On the misconceptions in President Biden’s budget:

[Beginning at 9:43 mark]
“Three-quarters of the future debt is actually the shortfall in Medicare. And one of the frauds in the President’s budget is they come back and say, ‘Well, we’re taking care of the Medicare Part A trust fund with $660 billion over the next ten years.’ Okay, except did you conceptualize this — over the next 30 years, the shortfall in Medicare is $80.5 trillion when you do the shortfall and the interest. $660 billion is a lot of money over ten years. It ain’t $80 trillion.”

On creating market disruption among pharmaceutical companies to lower prescription drug costs:

[Beginning at 34:21 mark]
“Remember the outrage here over insulin prices? They’re outrageous. And the brain trust on the other side’s idea was to take $36 billion and give it to Big Pharma to subsidize them to buy down the price of insulin. So you’re going to complain about Big Pharma and their outrageous prices on insulin, and then you’re going to hand them billions of dollars. That’s the insanity. But it’s actually great politics. We’re going to beat you up, but I’m going to hand you billions, and you’re going to write me political checks. Yay! I mean, does anyone else see the scam? But there are solutions like this.

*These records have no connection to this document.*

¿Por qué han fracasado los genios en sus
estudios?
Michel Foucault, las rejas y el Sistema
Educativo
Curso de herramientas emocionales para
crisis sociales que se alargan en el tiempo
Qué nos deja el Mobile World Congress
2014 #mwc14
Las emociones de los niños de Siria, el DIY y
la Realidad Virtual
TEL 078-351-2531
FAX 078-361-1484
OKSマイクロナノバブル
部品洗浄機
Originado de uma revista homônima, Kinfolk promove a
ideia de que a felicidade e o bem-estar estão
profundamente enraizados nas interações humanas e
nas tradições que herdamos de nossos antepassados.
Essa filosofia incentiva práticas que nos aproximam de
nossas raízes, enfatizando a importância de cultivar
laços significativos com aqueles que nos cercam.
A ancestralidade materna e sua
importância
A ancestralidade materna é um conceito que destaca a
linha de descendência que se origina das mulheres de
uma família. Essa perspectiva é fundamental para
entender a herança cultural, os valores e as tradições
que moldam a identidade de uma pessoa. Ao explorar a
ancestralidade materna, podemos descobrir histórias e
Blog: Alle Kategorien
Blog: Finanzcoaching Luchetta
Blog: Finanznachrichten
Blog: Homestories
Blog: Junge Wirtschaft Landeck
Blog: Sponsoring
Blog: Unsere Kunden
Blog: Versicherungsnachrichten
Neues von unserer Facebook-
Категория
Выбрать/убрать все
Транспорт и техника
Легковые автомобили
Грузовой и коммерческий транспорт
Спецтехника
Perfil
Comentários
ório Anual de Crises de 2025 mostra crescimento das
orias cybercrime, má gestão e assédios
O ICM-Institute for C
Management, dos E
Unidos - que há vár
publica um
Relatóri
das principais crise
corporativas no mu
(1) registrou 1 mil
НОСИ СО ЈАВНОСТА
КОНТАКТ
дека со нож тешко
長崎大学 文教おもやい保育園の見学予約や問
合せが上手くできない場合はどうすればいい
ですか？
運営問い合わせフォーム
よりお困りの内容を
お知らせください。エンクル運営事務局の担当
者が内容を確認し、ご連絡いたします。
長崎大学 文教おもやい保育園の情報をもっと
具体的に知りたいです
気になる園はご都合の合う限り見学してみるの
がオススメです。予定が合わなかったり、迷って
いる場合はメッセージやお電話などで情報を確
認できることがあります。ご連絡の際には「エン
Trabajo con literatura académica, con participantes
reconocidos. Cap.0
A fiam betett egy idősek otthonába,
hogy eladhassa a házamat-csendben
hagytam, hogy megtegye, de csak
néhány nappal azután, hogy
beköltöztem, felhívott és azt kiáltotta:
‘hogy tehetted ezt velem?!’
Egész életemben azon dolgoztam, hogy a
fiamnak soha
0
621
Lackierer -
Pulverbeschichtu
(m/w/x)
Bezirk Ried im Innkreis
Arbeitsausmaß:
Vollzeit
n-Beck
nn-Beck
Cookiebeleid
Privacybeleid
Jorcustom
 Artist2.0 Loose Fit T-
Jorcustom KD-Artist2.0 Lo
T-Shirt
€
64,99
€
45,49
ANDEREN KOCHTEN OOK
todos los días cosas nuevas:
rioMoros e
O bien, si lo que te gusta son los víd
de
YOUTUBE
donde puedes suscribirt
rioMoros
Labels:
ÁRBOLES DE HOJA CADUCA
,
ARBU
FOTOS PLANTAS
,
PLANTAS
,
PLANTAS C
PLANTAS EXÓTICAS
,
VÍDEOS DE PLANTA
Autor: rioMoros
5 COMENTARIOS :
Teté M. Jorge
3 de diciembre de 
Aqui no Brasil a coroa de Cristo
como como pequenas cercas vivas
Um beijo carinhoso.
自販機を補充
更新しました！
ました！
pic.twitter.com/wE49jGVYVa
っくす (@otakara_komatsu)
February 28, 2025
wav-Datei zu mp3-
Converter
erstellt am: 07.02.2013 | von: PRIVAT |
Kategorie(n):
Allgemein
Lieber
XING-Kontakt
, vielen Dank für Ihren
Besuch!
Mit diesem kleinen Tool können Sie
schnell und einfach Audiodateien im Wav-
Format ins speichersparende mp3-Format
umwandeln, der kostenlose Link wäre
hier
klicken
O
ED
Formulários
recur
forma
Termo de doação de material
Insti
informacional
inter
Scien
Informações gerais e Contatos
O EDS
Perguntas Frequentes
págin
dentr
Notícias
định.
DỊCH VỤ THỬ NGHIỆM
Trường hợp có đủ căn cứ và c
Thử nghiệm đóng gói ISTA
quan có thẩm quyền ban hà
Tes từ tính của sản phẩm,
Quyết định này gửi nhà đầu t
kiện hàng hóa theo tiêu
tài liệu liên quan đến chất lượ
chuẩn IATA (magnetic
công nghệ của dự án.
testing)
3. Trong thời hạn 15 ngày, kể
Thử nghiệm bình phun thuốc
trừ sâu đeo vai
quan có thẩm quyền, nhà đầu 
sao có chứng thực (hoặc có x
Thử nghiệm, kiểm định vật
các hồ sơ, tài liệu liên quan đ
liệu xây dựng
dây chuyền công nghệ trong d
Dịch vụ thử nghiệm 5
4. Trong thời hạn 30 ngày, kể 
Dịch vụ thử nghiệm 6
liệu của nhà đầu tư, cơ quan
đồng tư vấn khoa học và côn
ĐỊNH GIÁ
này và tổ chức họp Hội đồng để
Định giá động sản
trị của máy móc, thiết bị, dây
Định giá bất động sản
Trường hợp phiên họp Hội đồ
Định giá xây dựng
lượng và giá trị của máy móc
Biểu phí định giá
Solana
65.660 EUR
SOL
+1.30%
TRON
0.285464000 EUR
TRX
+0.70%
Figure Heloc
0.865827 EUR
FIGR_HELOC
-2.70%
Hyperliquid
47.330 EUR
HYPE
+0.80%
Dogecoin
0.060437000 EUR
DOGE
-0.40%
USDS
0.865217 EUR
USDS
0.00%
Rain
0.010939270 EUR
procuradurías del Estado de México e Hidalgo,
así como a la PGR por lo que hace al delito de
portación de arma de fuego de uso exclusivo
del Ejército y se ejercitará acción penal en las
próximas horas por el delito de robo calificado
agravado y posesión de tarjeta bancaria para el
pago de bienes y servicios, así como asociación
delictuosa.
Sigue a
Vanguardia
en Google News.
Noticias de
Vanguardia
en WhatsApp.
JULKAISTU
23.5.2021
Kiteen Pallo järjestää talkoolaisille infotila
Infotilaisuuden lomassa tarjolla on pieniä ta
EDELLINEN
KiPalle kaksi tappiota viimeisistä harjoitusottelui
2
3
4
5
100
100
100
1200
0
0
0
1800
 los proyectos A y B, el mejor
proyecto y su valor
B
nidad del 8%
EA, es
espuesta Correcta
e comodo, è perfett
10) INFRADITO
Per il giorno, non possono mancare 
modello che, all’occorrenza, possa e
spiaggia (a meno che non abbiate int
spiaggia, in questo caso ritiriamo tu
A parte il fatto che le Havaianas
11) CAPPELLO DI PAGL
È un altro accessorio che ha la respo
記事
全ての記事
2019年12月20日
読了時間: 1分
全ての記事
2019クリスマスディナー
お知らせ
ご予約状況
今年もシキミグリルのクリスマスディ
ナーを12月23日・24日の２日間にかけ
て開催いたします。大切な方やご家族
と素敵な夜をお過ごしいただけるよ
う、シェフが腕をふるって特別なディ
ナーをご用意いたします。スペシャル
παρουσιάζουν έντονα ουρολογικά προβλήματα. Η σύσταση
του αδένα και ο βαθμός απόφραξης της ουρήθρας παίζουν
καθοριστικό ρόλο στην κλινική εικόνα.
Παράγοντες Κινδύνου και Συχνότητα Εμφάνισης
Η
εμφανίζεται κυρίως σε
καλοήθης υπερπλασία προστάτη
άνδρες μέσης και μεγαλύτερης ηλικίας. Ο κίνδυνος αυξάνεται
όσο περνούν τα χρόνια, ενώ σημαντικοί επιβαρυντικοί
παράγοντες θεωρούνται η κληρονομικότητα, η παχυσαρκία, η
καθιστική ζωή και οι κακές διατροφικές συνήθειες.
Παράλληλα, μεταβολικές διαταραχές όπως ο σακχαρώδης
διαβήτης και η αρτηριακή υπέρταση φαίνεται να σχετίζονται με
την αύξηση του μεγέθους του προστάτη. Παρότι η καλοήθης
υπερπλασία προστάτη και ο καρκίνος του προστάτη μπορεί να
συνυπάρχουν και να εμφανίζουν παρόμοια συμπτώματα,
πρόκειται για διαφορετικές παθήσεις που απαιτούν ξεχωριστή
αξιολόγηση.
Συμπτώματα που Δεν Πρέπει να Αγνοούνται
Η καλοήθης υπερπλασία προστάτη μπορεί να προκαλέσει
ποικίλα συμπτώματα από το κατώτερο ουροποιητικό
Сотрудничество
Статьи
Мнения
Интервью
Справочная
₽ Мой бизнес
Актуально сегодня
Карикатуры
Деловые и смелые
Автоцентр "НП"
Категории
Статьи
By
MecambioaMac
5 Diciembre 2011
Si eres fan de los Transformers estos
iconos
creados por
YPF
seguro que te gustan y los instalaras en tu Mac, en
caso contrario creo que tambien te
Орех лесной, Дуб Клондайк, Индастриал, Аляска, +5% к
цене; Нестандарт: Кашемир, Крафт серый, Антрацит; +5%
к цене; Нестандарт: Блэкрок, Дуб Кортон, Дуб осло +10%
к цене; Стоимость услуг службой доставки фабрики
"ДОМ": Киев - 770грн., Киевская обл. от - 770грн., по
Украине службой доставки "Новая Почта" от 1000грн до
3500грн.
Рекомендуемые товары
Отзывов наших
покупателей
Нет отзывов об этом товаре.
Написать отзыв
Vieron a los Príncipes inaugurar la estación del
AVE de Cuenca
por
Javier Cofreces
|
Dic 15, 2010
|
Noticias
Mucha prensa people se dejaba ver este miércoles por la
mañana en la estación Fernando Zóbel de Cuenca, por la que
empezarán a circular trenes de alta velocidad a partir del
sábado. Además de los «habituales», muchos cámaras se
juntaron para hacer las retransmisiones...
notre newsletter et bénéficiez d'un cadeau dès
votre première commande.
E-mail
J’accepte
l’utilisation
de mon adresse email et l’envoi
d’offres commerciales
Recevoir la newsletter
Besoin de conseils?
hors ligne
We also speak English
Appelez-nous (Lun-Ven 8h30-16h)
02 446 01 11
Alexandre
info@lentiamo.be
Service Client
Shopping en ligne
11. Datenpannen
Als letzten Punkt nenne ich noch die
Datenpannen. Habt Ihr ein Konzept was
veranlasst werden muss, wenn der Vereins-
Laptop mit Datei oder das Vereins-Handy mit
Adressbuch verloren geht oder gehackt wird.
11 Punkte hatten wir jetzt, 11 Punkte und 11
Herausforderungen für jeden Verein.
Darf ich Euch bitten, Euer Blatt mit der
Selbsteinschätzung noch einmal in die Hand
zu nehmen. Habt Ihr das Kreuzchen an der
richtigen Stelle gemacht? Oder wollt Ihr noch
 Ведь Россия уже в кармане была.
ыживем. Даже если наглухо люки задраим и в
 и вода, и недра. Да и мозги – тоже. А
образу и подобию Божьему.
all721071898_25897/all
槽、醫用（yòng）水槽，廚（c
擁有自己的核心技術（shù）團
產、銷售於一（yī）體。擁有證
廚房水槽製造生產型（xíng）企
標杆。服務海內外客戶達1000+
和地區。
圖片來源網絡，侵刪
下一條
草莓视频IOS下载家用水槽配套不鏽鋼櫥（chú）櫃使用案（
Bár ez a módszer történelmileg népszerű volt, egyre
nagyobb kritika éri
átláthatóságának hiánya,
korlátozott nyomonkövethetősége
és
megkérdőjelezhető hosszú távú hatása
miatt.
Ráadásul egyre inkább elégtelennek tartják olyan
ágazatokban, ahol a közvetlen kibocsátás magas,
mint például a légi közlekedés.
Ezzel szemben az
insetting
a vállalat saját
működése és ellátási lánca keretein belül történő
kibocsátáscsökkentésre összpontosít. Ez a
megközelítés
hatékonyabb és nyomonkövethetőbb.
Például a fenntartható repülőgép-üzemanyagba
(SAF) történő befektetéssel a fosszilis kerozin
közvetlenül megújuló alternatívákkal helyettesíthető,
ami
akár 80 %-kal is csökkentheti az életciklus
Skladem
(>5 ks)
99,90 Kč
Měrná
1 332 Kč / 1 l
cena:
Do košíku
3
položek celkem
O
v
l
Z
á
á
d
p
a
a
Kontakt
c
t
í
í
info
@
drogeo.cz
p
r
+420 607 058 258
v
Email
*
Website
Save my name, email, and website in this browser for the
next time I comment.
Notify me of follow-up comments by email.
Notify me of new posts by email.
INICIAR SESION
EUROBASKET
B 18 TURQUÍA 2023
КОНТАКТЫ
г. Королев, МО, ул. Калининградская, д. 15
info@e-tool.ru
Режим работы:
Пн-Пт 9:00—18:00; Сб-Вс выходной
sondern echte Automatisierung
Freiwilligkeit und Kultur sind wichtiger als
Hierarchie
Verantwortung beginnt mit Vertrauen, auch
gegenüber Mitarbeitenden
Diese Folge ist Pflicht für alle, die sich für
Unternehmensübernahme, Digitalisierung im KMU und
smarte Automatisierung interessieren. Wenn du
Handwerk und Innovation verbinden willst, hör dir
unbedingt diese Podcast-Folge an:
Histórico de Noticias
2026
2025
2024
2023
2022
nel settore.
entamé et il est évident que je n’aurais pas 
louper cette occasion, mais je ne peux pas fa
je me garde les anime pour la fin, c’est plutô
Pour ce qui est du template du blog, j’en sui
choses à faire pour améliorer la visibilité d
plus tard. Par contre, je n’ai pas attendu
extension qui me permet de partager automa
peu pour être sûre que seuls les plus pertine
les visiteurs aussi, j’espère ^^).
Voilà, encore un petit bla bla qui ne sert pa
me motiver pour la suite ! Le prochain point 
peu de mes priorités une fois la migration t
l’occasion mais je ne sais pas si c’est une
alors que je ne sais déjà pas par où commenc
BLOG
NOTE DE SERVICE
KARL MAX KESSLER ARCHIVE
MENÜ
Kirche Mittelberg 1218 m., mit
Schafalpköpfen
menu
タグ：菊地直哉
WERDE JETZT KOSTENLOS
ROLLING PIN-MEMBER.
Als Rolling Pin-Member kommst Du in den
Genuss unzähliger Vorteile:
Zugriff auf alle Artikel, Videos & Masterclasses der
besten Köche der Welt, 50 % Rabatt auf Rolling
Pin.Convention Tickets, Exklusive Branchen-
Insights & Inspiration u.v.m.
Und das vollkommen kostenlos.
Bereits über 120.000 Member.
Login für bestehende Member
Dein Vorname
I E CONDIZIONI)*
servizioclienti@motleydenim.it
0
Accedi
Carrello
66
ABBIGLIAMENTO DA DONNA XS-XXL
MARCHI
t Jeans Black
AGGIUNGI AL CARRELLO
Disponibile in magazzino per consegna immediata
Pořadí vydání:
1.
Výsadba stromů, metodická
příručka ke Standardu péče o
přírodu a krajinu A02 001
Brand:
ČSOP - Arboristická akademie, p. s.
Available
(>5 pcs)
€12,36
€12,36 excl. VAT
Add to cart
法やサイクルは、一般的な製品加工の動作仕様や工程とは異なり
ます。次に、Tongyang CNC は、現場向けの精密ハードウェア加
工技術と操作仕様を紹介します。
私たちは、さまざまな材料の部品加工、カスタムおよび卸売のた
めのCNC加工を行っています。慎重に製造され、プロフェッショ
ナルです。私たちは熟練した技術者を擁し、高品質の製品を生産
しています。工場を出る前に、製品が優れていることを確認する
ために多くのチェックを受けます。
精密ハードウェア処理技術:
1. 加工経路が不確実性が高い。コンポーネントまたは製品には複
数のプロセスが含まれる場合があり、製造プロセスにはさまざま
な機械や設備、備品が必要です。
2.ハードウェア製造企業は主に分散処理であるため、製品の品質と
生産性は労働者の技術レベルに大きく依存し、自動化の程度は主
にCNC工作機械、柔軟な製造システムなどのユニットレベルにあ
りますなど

“This is a co-op, and I think actually they’re in production this year. This is a co-op about 70 miles from where I’m standing right now. And it was insurance companies, state Medicaid systems, and hospitals. They all got together and said, ‘Hey, you realize most insulin is actually off patent. The big eight generics out there are off-patent. Why the hell aren’t we just making it ourselves?’ The solution is not a command and control rationing model, but actually a market supply model of [getting] everyone and their cousin in the manufacturing business. The elegance of this is this is functionally a co-op. The fact they are coming online has now disrupted the insulin market. You actually see some other companies [like] Johnson & Johnson I think, crashing the price because they were coming to market as $30 per vial, $55 per box. You do realize the co-op was bringing insulin prices less than the subsidized price that was going to cost taxpayers billions of dollars. That is the absurdity around here instead of doing a market solution that actually works for everyone. The Left passes subsidized solutions that only certain people get the benefit from, and Big Pharma got the checks. Did anyone here show up at their basic economics class?”